In [1]:
import numpy as np

class DecisionTree:
    def __init__(self, max_depth=None):
        self.max_depth = max_depth
        self.tree = None

    def fit(self, X, y):
        self.tree = self._build_tree(X, y, depth=0)

    def _calculate_gini(self, y):
        classes, counts = np.unique(y, return_counts=True)
        probabilities = counts / len(y)
        gini = 1 - np.sum(probabilities ** 2)
        return gini

    def _find_best_split(self, X, y):
        m, n = X.shape
        if m <= 1:
            return None, None  # No split if there's only one sample

        current_gini = self._calculate_gini(y)
        best_gini = 1.0
        best_feature, best_threshold = None, None

        for feature in range(n):
            thresholds = np.unique(X[:, feature])
            for threshold in thresholds:
                left_mask = X[:, feature] <= threshold
                right_mask = ~left_mask

                if np.sum(left_mask) > 0 and np.sum(right_mask) > 0:
                    left_gini = self._calculate_gini(y[left_mask])
                    right_gini = self._calculate_gini(y[right_mask])

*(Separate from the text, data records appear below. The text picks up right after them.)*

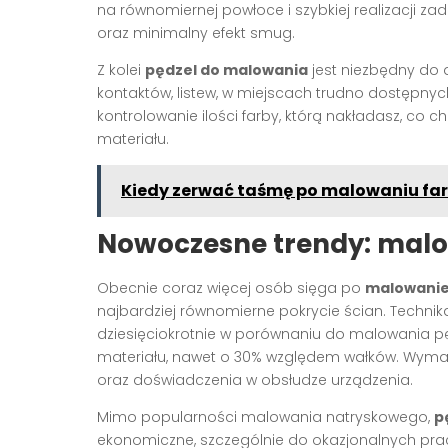
na równomiernej powłoce i szybkiej realizacji zad
oraz minimalny efekt smug.
Z kolei
pędzel do malowania
jest niezbędny do 
kontaktów, listew, w miejscach trudno dostępnyc
kontrolowanie ilości farby, którą nakładasz, c
materiału.
Kiedy zerwać taśmę po malowaniu fa
Nowoczesne trendy: mal
Obecnie coraz więcej osób sięga po
malowanie
najbardziej równomierne pokrycie ścian. Techn
dziesięciokrotnie w porównaniu do malowania pę
materiału, nawet o 30% względem wałków. Wymaga
oraz doświadczenia w obsłudze urządzenia.
Mimo popularności malowania natryskowego,
p
ekonomiczne, szczególnie do okazjonalnych p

                    weighted_gini = (np.sum(left_mask) / m) * left_gini + (np.sum(right_mask) / m) * right_gini

                    if weighted_gini < best_gini:
                        best_gini = weighted_gini
                        best_feature = feature
                        best_threshold = threshold

        return best_feature, best_threshold

    def _build_tree(self, X, y, depth):
        unique_classes, counts = np.unique(y, return_counts=True)

        # If there's only one class or max depth is reached, create a leaf node
        if len(unique_classes) == 1 or (self.max_depth is not None and depth == self.max_depth):
            return {'class': unique_classes[np.argmax(counts)]}

        # Find the best split
        best_feature, best_threshold = self._find_best_split(X, y)

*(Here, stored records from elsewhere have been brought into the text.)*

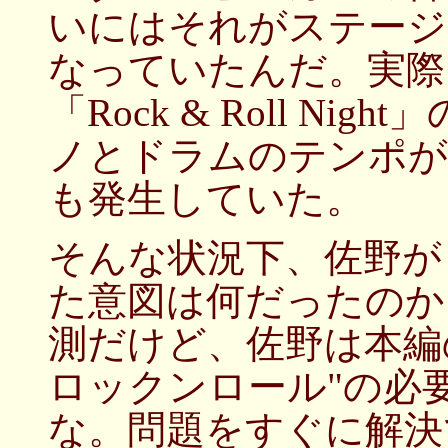
いにはそれがステージ
なっていたんだ。実際
「Rock & Roll N
ノとドラムのテンポが
も発生していた。
そんな状況下、佐野が
た意図は何だったのか
測だけど、佐野は本編
ロックンロール"の必
な。問題をすぐに解決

        # If no split improves purity, create a leaf node
        if best_feature is None:
            return {'class': unique_classes[np.argmax(counts)]}

        # Split the data
        left_mask = X[:, best_feature] <= best_threshold
        right_mask = ~left_mask

        left_subtree = self._build_tree(X[left_mask], y[left_mask], depth + 1)
        right_subtree = self._build_tree(X[right_mask], y[right_mask], depth + 1)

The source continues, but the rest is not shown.